SleekEagle OP t1_iu56cs1 wrote on October 28, 2022 at 5:03 PM

Reply to comment by Education-Sea in new physics-inspired Deep Learning method generates images with electrodynamics by SleekEagle

Note that PFGMs are not text-conditioned yet! There's still work to be done there :)

SleekEagle OP t1_iu569xx wrote on October 28, 2022 at 5:02 PM

Reply to comment by blueSGL in new physics-inspired Deep Learning method generates images with electrodynamics by SleekEagle

I don't think the paper explicitly says anything about this, but I would expect them to be similar. If anything I would imagine they would require less memory, but not more. That having been said, if you're thinking of e.g. DALL-E 2 or Stable Diffusion, those models also have other parts that PFGMs don't (like text encoding networks), so it is completely fair that they are larger!

SleekEagle OP t1_iu55u04 wrote on October 28, 2022 at 4:59 PM

Reply to comment by dasnihil in new physics-inspired Deep Learning method generates images with electrodynamics by SleekEagle

The deep dive section gives an overview of Green's functions! Don't be intimidated by the verbiage, the central ideas are not too complicated :)

If you have taken a multivariable calculus class then most of it should make sense

SleekEagle OP t1_iu49wmf wrote on October 28, 2022 at 1:19 PM

Reply to comment by YaAbsolyutnoNikto in New Deep Learning Method uses Electrodynamics to Generate Images by SleekEagle

I can't imagine they will replace DMs at this point. DMs have been developed significantly in the last two years and there are a lot of notable advancements that have greatly improved their efficiency. Further, stable diffusion runs on DMs and that is already cemented as a pervasive open-source tool.

Further, it is also unclear at first how to add conditioning into this setup and how something like super resolution would work. Definitely not saying it's impossible, just that it is at a very nascent stage. It will be really cool to see how the two interact, such as incorporating DMs and PFGMs together in an Imagen-like setup!

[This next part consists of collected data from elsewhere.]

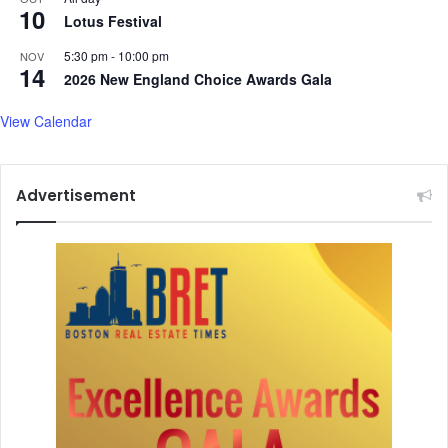
10
Lotus Festival
5:30 pm
-
10:00 pm
NOV
14
2026 New England Choice Awards Gala
View Calendar
Advertisement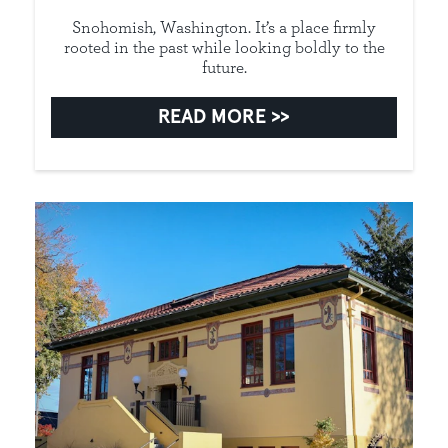
Snohomish, Washington. It’s a place firmly
rooted in the past while looking boldly to the
future.
READ MORE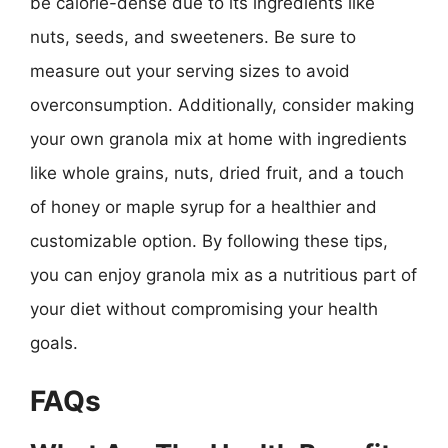
be calorie-dense due to its ingredients like
nuts, seeds, and sweeteners. Be sure to
measure out your serving sizes to avoid
overconsumption. Additionally, consider making
your own granola mix at home with ingredients
like whole grains, nuts, dried fruit, and a touch
of honey or maple syrup for a healthier and
customizable option. By following these tips,
you can enjoy granola mix as a nutritious part of
your diet without compromising your health
goals.
FAQs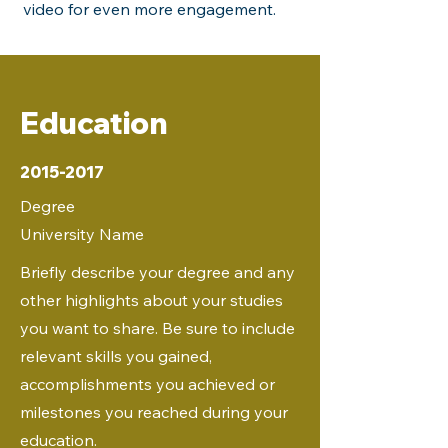
video for even more engagement.
Education
2015-2017
Degree
University Name
Briefly describe your degree and any
other highlights about your studies
you want to share. Be sure to include
relevant skills you gained,
accomplishments you achieved or
milestones you reached during your
education.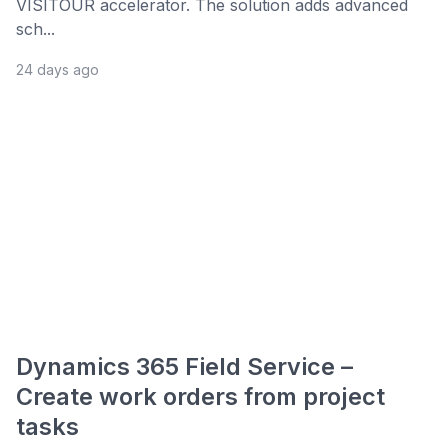
VISITOUR accelerator. The solution adds advanced
sch...
24 days ago
Dynamics 365 Field Service –
Create work orders from project
tasks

SleekEagle OP t1_itzrcnd wrote on October 27, 2022 at 2:30 PM

Reply to comment by Mefaso in [D] Poisson Flow Generative Models - new physics inspired generative model by SleekEagle

Thanks!

SleekEagle OP t1_itzrai9 wrote on October 27, 2022 at 2:30 PM

Reply to comment by Ulfgardleo in [D] Poisson Flow Generative Models - new physics inspired generative model by SleekEagle

Oh, gotcha! Good point - I'll have to take another look but I think it might've been DDPMs from 2020

SleekEagle OP t1_itzqvcr wrote on October 27, 2022 at 2:27 PM

Reply to comment by andrew21w in [D] Poisson Flow Generative Models - new physics inspired generative model by SleekEagle

True! Although it's unclear how to deal with img2img with different sizes

SleekEagle OP t1_itznmgg wrote on October 27, 2022 at 2:04 PM

Reply to New Deep Learning Method uses Electrodynamics to Generate Images by SleekEagle

Background

The past few years have seen incredible progress in the text-to-image domain. Models like DALL-E 2, Imagen, and Stable Diffusion can generate extremely high quality, high resolution images given only a sentence of what should be depicted in the image.

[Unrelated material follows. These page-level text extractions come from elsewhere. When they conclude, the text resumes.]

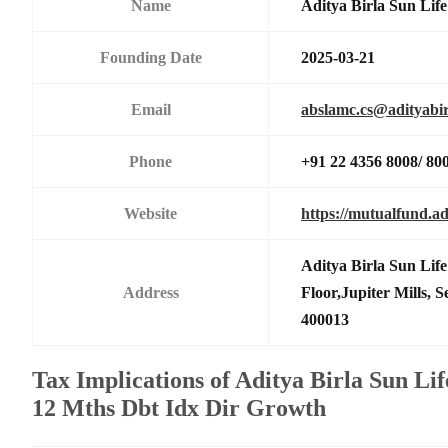
Name
Aditya Birla Sun Li
Founding Date
2025-03-21
Email
abslamc.cs@adityabir
Phone
+91 22 4356 8008/ 80
Website
https://mutualfund.ad
Aditya Birla Sun Li
Address
Floor,Jupiter Mills,
400013
Tax Implications of Aditya Birla Sun Li
12 Mths Dbt Idx Dir Growth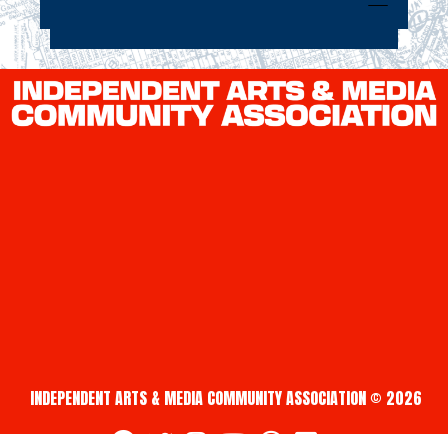
INDEPENDENT ARTS & MEDIA COMMUNITY ASSOCIATION © 2026
fab fa-facebook
fab fa-twitter
fab fa-instagram
fab fa-youtube
fab fa-creative-commons
fab fa-vimeo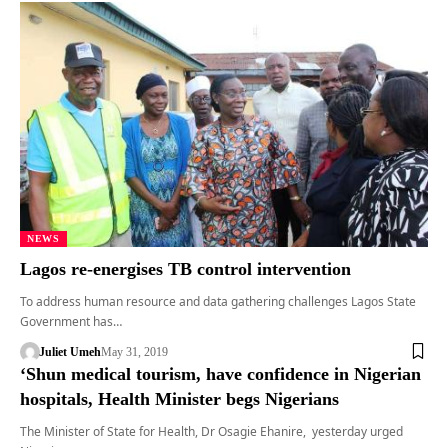
NEWS
Lagos re-energises TB control intervention
To address human resource and data gathering challenges Lagos State
Government has…
Juliet Umeh
May 31, 2019
‘Shun medical tourism, have confidence in Nigerian
hospitals, Health Minister begs Nigerians
The Minister of State for Health, Dr Osagie Ehanire, yesterday urged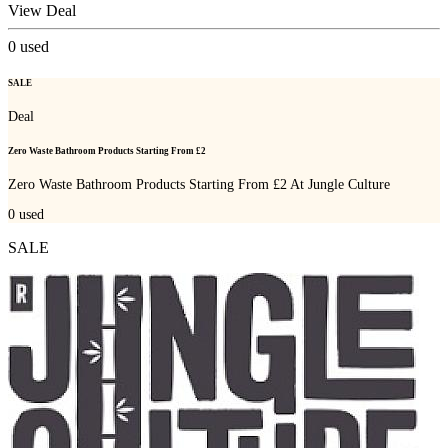
View Deal
0
used
SALE
Deal
Zero Waste Bathroom Products Starting From £2
Zero Waste Bathroom Products Starting From £2 At Jungle Culture
0
used
SALE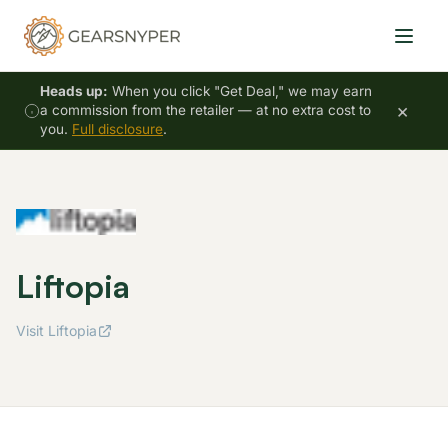
Heads up:
When you click "Get Deal," we may earn
×
a commission from the retailer — at no extra cost to
you.
Full disclosure
.
Liftopia
Visit Liftopia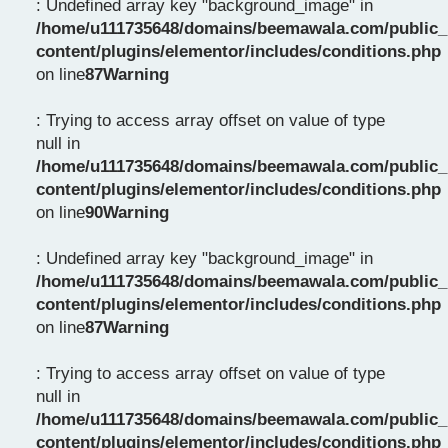
: Undefined array key "background_image" in
/home/u111735648/domains/beemawala.com/public_
content/plugins/elementor/includes/conditions.php
on line
87
Warning
: Trying to access array offset on value of type
null in
/home/u111735648/domains/beemawala.com/public_
content/plugins/elementor/includes/conditions.php
on line
90
Warning
: Undefined array key "background_image" in
/home/u111735648/domains/beemawala.com/public_
content/plugins/elementor/includes/conditions.php
on line
87
Warning
: Trying to access array offset on value of type
null in
/home/u111735648/domains/beemawala.com/public_
content/plugins/elementor/includes/conditions.php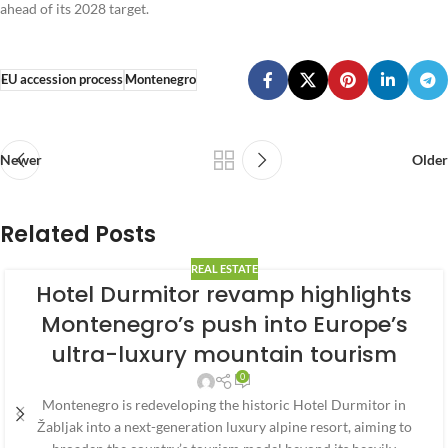
ahead of its 2028 target.
EU accession process
Montenegro
Newer
Older
Related Posts
REAL ESTATE
Hotel Durmitor revamp highlights
Montenegro’s push into Europe’s
ultra-luxury mountain tourism
0
Montenegro is redeveloping the historic Hotel Durmitor in
Žabljak into a next-generation luxury alpine resort, aiming to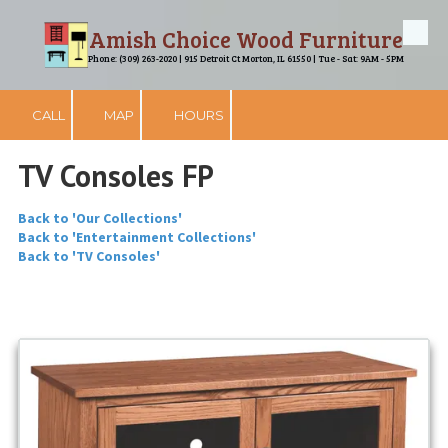
Amish Choice Wood Furniture
Skip to content
Phone: (309) 263-2020 | 915 Detroit Ct Morton, IL 61550 | Tue - Sat: 9AM - 5PM
CALL
MAP
HOURS
TV Consoles FP
Back to 'Our Collections'
Back to 'Entertainment Collections'
Back to 'TV Consoles'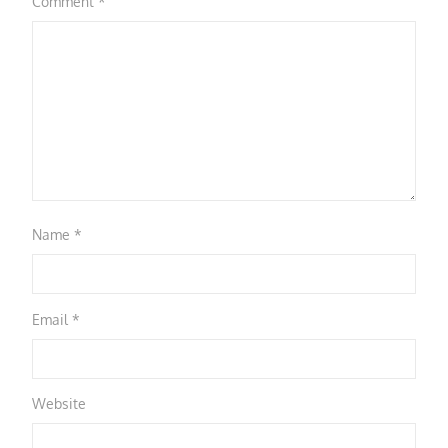
Comment
*
Name
*
Email
*
Website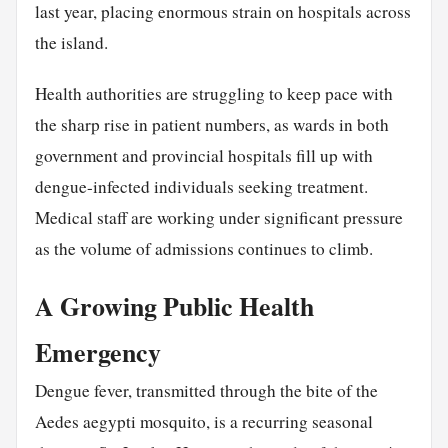
last year, placing enormous strain on hospitals across
the island.
Health authorities are struggling to keep pace with
the sharp rise in patient numbers, as wards in both
government and provincial hospitals fill up with
dengue-infected individuals seeking treatment.
Medical staff are working under significant pressure
as the volume of admissions continues to climb.
A Growing Public Health
Emergency
Dengue fever, transmitted through the bite of the
Aedes aegypti mosquito, is a recurring seasonal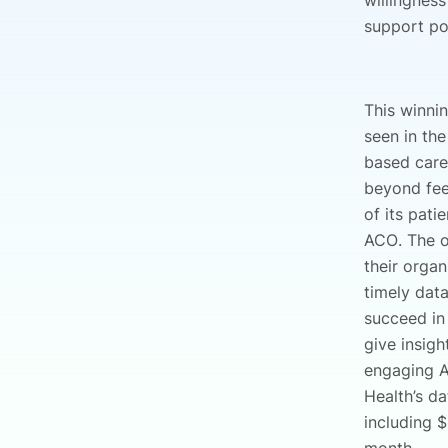
willingness
support po
This winni
seen in th
based car
beyond fee-
of its pat
ACO. The o
their organ
timely dat
succeed in
give insig
engaging A
Health’s d
including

These models rely heavily on Diffusion Models (DMs). DMs are a relatively new type of Deep Learning method that is inspired by physics. They learn how to start with random "TV static", and then progressively "denoise" it to generate an image. While DMs are very powerful and can create amazing images, they are relatively slow.

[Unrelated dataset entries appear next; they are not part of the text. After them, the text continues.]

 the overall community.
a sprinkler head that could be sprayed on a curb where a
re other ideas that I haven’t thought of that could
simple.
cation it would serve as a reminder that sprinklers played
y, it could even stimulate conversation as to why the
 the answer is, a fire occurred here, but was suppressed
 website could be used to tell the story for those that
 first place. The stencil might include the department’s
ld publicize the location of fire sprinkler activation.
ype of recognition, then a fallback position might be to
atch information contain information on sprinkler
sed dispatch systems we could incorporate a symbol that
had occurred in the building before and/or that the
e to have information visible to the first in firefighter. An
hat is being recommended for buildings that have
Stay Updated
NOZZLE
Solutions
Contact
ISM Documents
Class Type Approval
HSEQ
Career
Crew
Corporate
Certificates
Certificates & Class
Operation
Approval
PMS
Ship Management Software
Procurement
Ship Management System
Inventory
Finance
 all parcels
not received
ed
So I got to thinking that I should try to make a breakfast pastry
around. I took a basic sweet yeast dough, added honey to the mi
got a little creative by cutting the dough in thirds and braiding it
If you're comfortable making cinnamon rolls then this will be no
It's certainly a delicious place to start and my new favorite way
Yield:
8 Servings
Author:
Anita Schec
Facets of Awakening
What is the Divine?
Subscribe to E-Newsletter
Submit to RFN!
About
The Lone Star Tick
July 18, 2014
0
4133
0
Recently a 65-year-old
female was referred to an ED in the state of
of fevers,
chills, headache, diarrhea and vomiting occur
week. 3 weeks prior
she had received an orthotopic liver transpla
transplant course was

Researchers at MIT have recently unveiled a new image generation model that also is inspired by physics. While DMs pull from thermodynamics, the new models, PFGMs, pull from electrodynamics. They treat the data points as charged particles, and generate data by moving particles along the electric field generated by the data.

Why they matter

PFGMs (Poisson Flow Generative Models) constitute an exciting area of research for many reasons, but in particular they have been shown to be 10-20x faster than DMs with comparable image quality

Topics of discussion

With the barrier to generate images getting lower and lower (stable diffusion was released only a couple of months ago!), how will the ability for anyone to create high quality images and art affect the economy and what we perceive to be valuable art in the coming years? Short term, medium term, and long term
DMs and PFGMs are both inspired by physics. Machine Learning and Deep Learning especially have been integrating concepts from high level math and physics over the past several years. How will the research in these well-developed domains inform the development of Deep Learning? In particular, will leveraging hundreds of years of scientific knowledge and mathematics research be at the foundation of an intelligence explosion?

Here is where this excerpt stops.